[Collected data]

=== Begin Enclosure ===

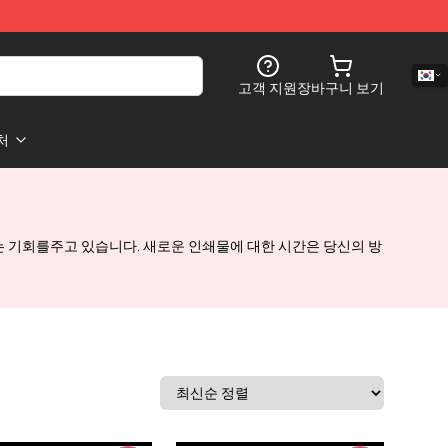
고객 지원
장바구니 보기
처
만들 수있는 기회를주고 있습니다. 새로운 인쇄물에 대한 시간은 당신의 방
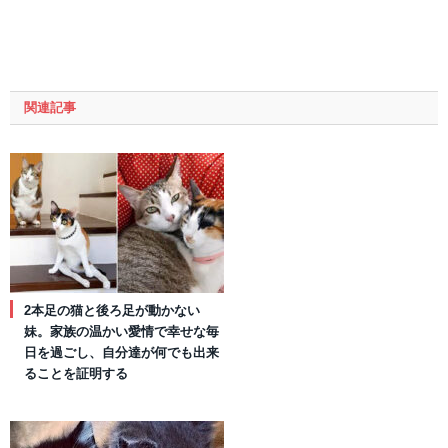
関連記事
2本足の猫と後ろ足が動かない
妹。家族の温かい愛情で幸せな毎
日を過ごし、自分達が何でも出来
ることを証明する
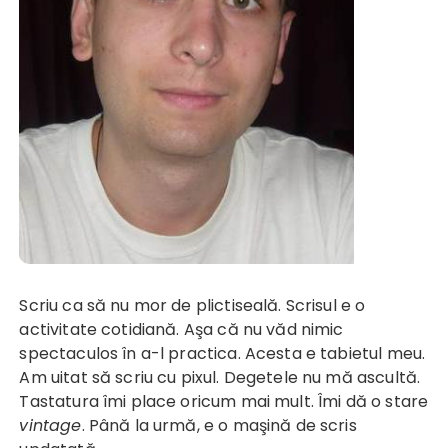
Scriu ca să nu mor de plictiseală. Scrisul e o
activitate cotidiană. Aşa că nu văd nimic
spectaculos în a-l practica. Acesta e tabietul meu.
Am uitat să scriu cu pixul. Degetele nu mă ascultă.
Tastatura îmi place oricum mai mult. Îmi dă o stare
vintage
. Până la urmă, e o maşină de scris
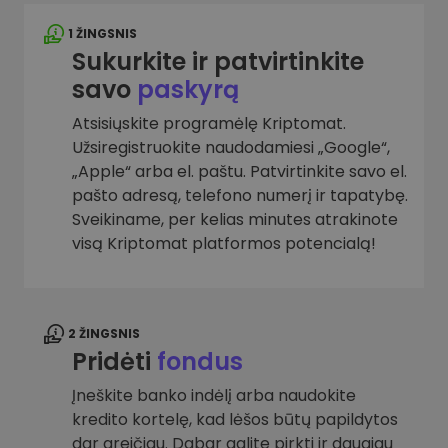
1 ŽINGSNIS
Sukurkite ir patvirtinkite
savo
paskyrą
Atsisiųskite programėlę Kriptomat.
Užsiregistruokite naudodamiesi „Google“,
„Apple“ arba el. paštu. Patvirtinkite savo el.
pašto adresą, telefono numerį ir tapatybę.
Sveikiname, per kelias minutes atrakinote
visą Kriptomat platformos potencialą!
2 ŽINGSNIS
Pridėti
fondus
Įneškite banko indėlį arba naudokite
kredito kortelę, kad lėšos būtų papildytos
dar greičiau. Dabar galite pirkti ir daugiau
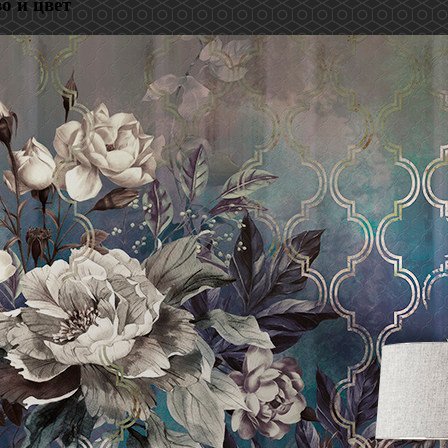
о и цвет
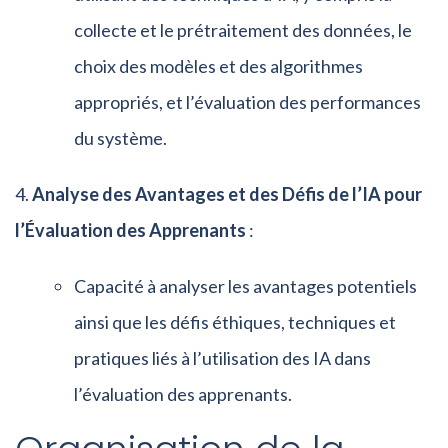
collecte et le prétraitement des données, le
choix des modèles et des algorithmes
appropriés, et l’évaluation des performances
du système.
Analyse des Avantages et des Défis de l’IA pour
l’Évaluation des Apprenants
:
Capacité à analyser les avantages potentiels
ainsi que les défis éthiques, techniques et
pratiques liés à l’utilisation des IA dans
l’évaluation des apprenants.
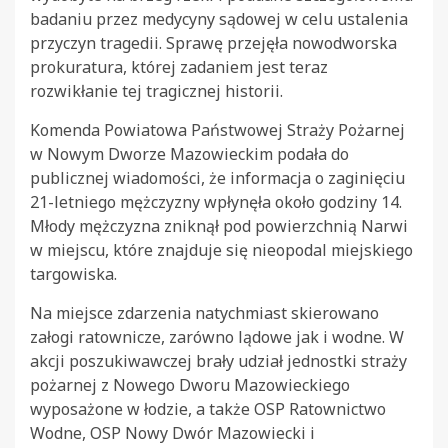
badaniu przez medycyny sądowej w celu ustalenia
przyczyn tragedii. Sprawę przejęła nowodworska
prokuratura, której zadaniem jest teraz
rozwikłanie tej tragicznej historii.
Komenda Powiatowa Państwowej Straży Pożarnej
w Nowym Dworze Mazowieckim podała do
publicznej wiadomości, że informacja o zaginięciu
21-letniego mężczyzny wpłynęła około godziny 14.
Młody mężczyzna zniknął pod powierzchnią Narwi
w miejscu, które znajduje się nieopodal miejskiego
targowiska.
Na miejsce zdarzenia natychmiast skierowano
załogi ratownicze, zarówno lądowe jak i wodne. W
akcji poszukiwawczej brały udział jednostki straży
pożarnej z Nowego Dworu Mazowieckiego
wyposażone w łodzie, a także OSP Ratownictwo
Wodne, OSP Nowy Dwór Mazowiecki i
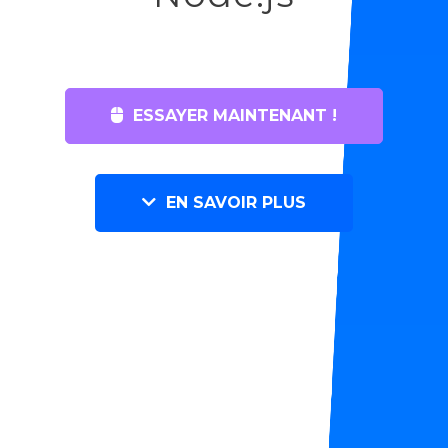
ESSAYER MAINTENANT !
EN SAVOIR PLUS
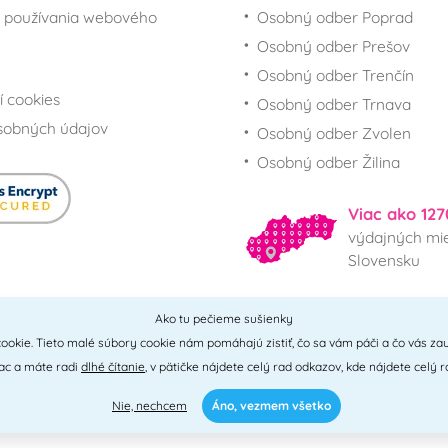
 používania webového
Osobný odber Poprad
Osobný odber Prešov
Osobný odber Trenčín
í cookies
Osobný odber Trnava
sobných údajov
Osobný odber Zvolen
Osobný odber Žilina
Viac ako 127
výdajných mie
Slovensku
Ako tu pečieme sušienky
Všetky miesta
ookie. Tieto malé súbory cookie nám pomáhajú zistiť, čo sa vám páči a čo vás zau
iac a máte radi
dlhé čítanie
, v pätičke nájdete celý rad odkazov, kde nájdete celý r
Nie, nechcem
Áno, vezmem všetko
0 - 2026 © PNM International s.r.o. • technické riešenie
Simplia
• design
Litv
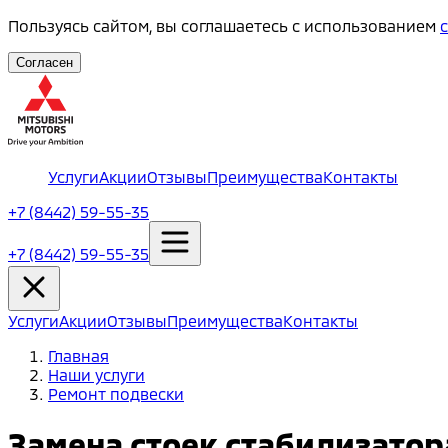
Пользуясь сайтом, вы соглашаетесь с использованием
Согласен
Услуги
Акции
Отзывы
Преимущества
Контакты
+7 (8442) 59-55-35
+7 (8442) 59-55-35
Услуги
Акции
Отзывы
Преимущества
Контакты
Главная
Наши услуги
Ремонт подвески
Замена стоек стабилизатор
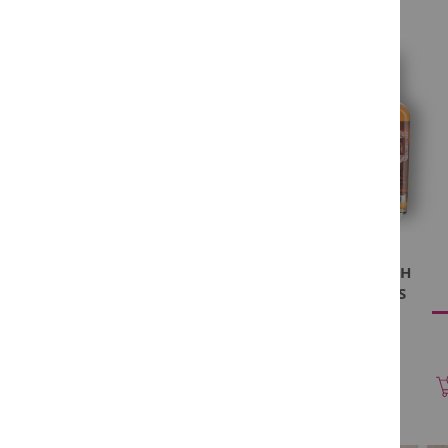
in
Belgium
Alcoholvrij
Promo
Onze
winkels
Degustatie
Contact
Promo
NORTH - 970
NORTH
6 ANS
3 ANS
€ 56,90
€ 38,30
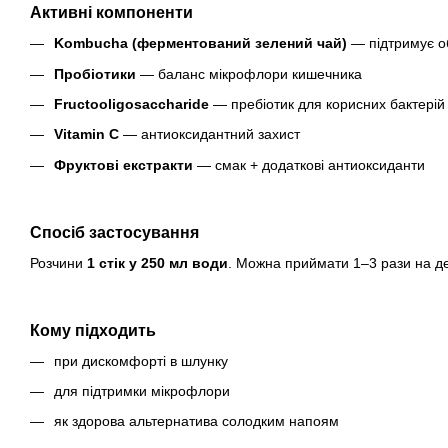
Активні компоненти
Kombucha (ферментований зелений чай)
— підтримує об
Пробіотики
— баланс мікрофлори кишечника
Fructooligosaccharide
— пребіотик для корисних бактерій
Vitamin C
— антиоксидантний захист
Фруктові екстракти
— смак + додаткові антиоксиданти
Спосіб застосування
Розчини
1 стік у 250 мл води
. Можна приймати 1–3 рази на д
Кому підходить
при дискомфорті в шлунку
для підтримки мікрофлори
як здорова альтернатива солодким напоям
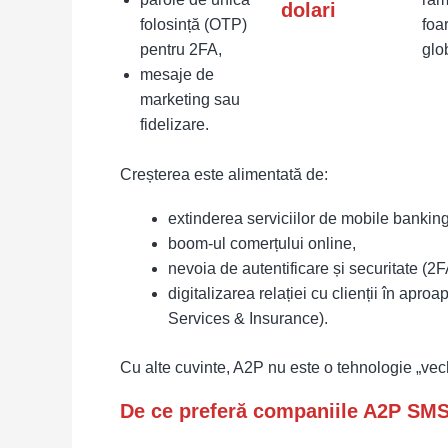
dolari
folosință (OTP)
foa
pentru 2FA,
glo
mesaje de
marketing sau
fidelizare.
Creșterea este alimentată de:
extinderea serviciilor de mobile banking 
boom-ul comerțului online,
nevoia de autentificare și securitate (2
digitalizarea relației cu clienții în apr
Services & Insurance).
Cu alte cuvinte, A2P nu este o tehnologie „vech
De ce preferă companiile A2P SM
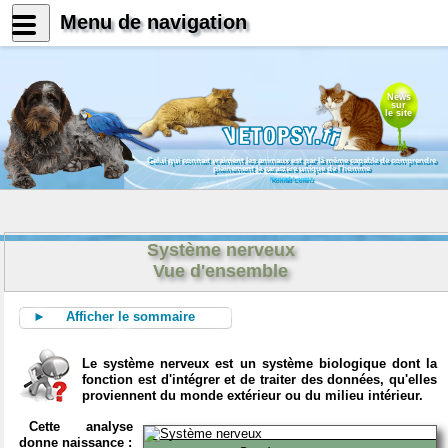
Menu de navigation
News
sur
le site
Celui qui connait vraiment les animaux est par là même capable de comprendre
pleinement le caractère unique de l'homme
Konrad Lorenz
Système nerveux
Vue d'ensemble
► Afficher le sommaire
Le système nerveux est un système biologique dont la
fonction est d'intégrer et de traiter des données, qu'elles
proviennent du monde extérieur ou du milieu intérieur.
Cette analyse
donne naissance :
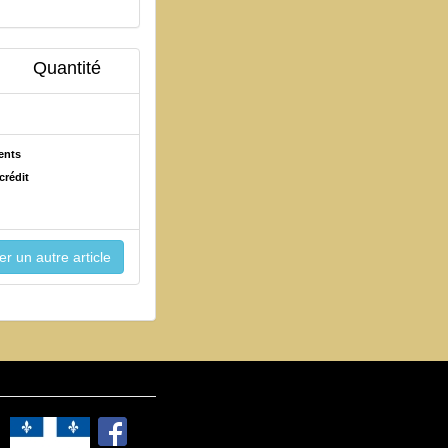
Quantité
ents
crédit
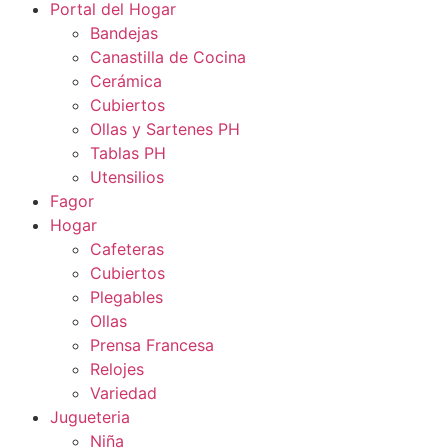
Portal del Hogar
Bandejas
Canastilla de Cocina
Cerámica
Cubiertos
Ollas y Sartenes PH
Tablas PH
Utensilios
Fagor
Hogar
Cafeteras
Cubiertos
Plegables
Ollas
Prensa Francesa
Relojes
Variedad
Jugueteria
Niña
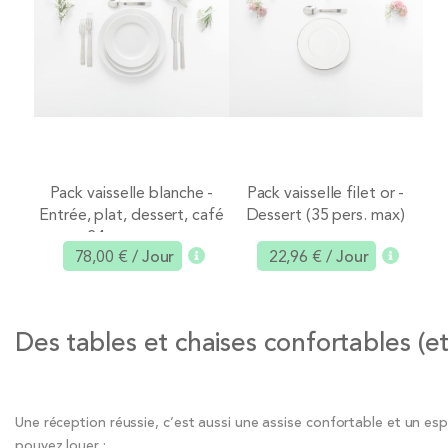
Pack vaisselle blanche -
Pack vaisselle filet or -
Entrée, plat, dessert, café
Dessert (35 pers. max)
Ajouter
Ajouter
24 pers. max
78,00 €
/ Jour
22,96 €
/ Jour
Des tables et chaises confortables (et j
Une réception réussie, c’est aussi une assise confortable et un esp
pouvez louer :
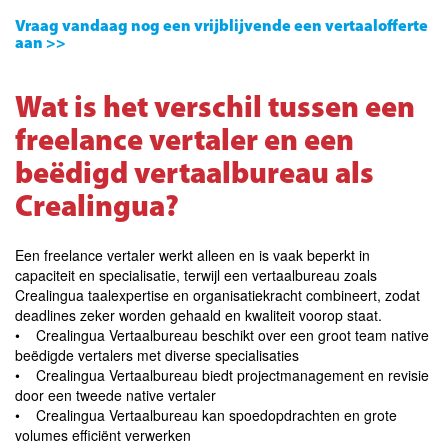
Vraag vandaag nog een vrijblijvende een vertaalofferte
aan >>
Wat is het verschil tussen een
freelance vertaler en een
beëdigd vertaalbureau als
Crealingua?
Een freelance vertaler werkt alleen en is vaak beperkt in
capaciteit en specialisatie, terwijl een vertaalbureau zoals
Crealingua taalexpertise en organisatiekracht combineert, zodat
deadlines zeker worden gehaald en kwaliteit voorop staat.
• Crealingua Vertaalbureau beschikt over een groot team native
beëdigde vertalers met diverse specialisaties
• Crealingua Vertaalbureau biedt projectmanagement en revisie
door een tweede native vertaler
• Crealingua Vertaalbureau kan spoedopdrachten en grote
volumes efficiënt verwerken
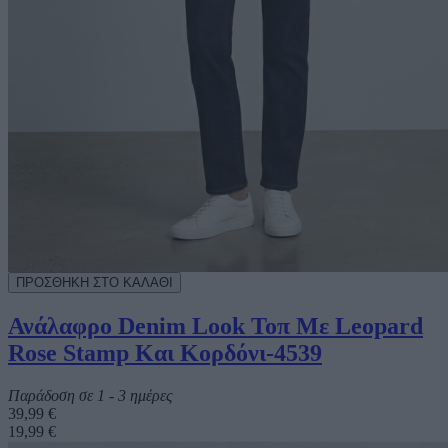
Ανάλαφρο Denim Look Τοπ Με Leopard
Rose Stamp Και Κορδόνι-4539
Παράδοση σε 1 - 3 ημέρες
39,99 €
19,99 €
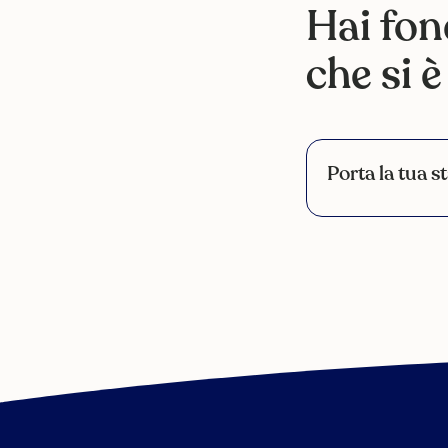
Hai fon
che si 
Porta la tua s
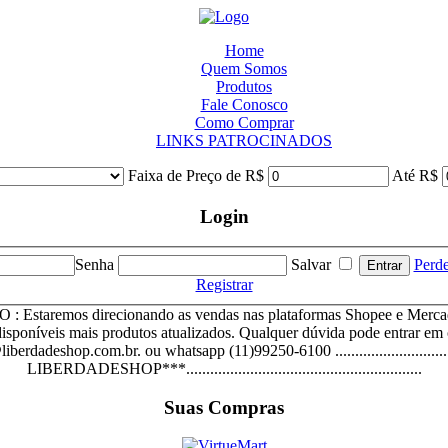
Home
Quem Somos
Produtos
Fale Conosco
Como Comprar
LINKS PATROCINADOS
Faixa de Preço de R$
Até R$
Login
Senha
Salvar
Perd
Registrar
staremos direcionando as vendas nas plataformas Shopee e Mercad
disponíveis mais produtos atualizados. Qualquer dúvida pode entrar em
iberdadeshop.com.br. ou whatsapp (11)99250-6100 ..........................
LIBERDADESHOP***...........................................................
Suas Compras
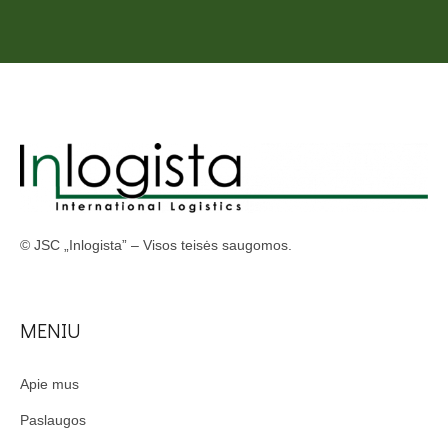
© JSC „Inlogista” – Visos teisės saugomos.
MENIU
Apie mus
Paslaugos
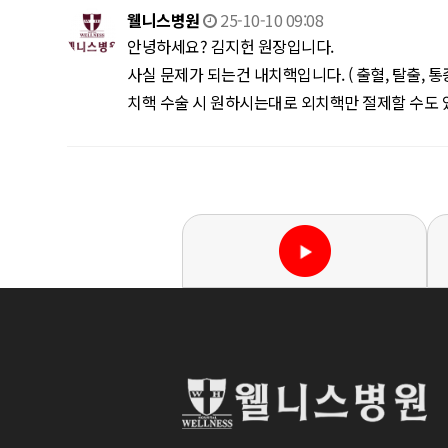
웰니스병원
25-10-10 09:08
안녕하세요? 김지헌 원장입니다.
사실 문제가 되는건 내치핵입니다. ( 출혈, 탈출, 통
치핵 수술 시 원하시는대로 외치핵만 절제할 수도 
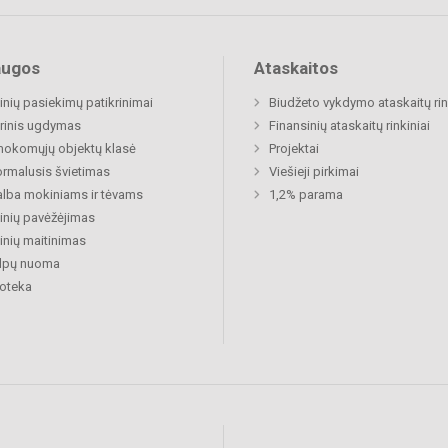
augos
Ataskaitos
nių pasiekimų patikrinimai
Biudžeto vykdymo ataskaitų rin
rinis ugdymas
Finansinių ataskaitų rinkiniai
okomųjų objektų klasė
Projektai
rmalusis švietimas
Viešieji pirkimai
lba mokiniams ir tėvams
1,2% parama
nių pavėžėjimas
nių maitinimas
alpų nuoma
ioteka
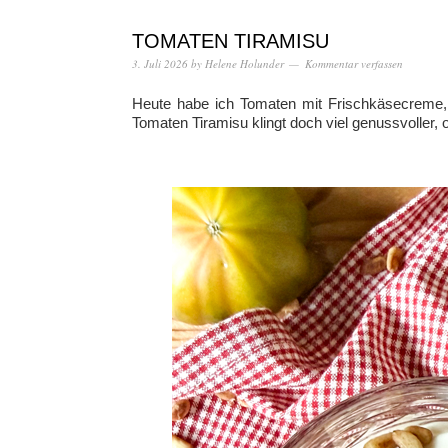
TOMATEN TIRAMISU
3. Juli 2026
by
Helene Holunder
Kommentar verfassen
Heute habe ich Tomaten mit Frischkäsecreme, 
Tomaten Tiramisu klingt doch viel genussvoller, 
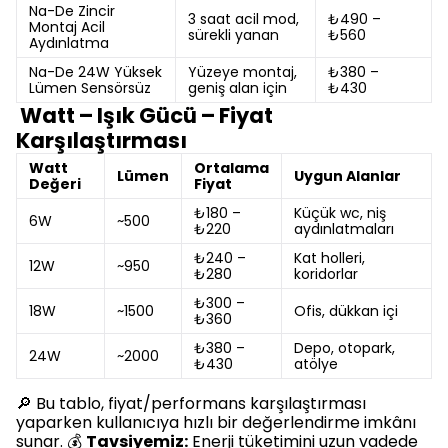
Na-De Zincir
3 saat acil mod,
₺490 –
Montaj Acil
sürekli yanan
₺560
Aydınlatma
Na-De 24W Yüksek
Yüzeye montaj,
₺380 –
Lümen Sensörsüz
geniş alan için
₺430
Watt – Işık Gücü – Fiyat
Karşılaştırması
Watt
Ortalama
Lümen
Uygun Alanlar
Değeri
Fiyat
₺180 –
Küçük wc, niş
6W
~500
₺220
aydınlatmaları
₺240 –
Kat holleri,
12W
~950
₺280
koridorlar
₺300 –
18W
~1500
Ofis, dükkan içi
₺360
₺380 –
Depo, otopark,
24W
~2000
₺430
atölye
🔎 Bu tablo, fiyat/performans karşılaştırması
yaparken kullanıcıya hızlı bir değerlendirme imkânı
sunar. 💰
Tavsiyemiz:
Enerji tüketimini uzun vadede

=== End Enclosure ===

Assignment :: All lines of the entries above where "ataskaitų" turns up should be reported.

Your response ::
Biudžeto vykdymo ataskaitų rin
Finansinių ataskaitų rinkiniai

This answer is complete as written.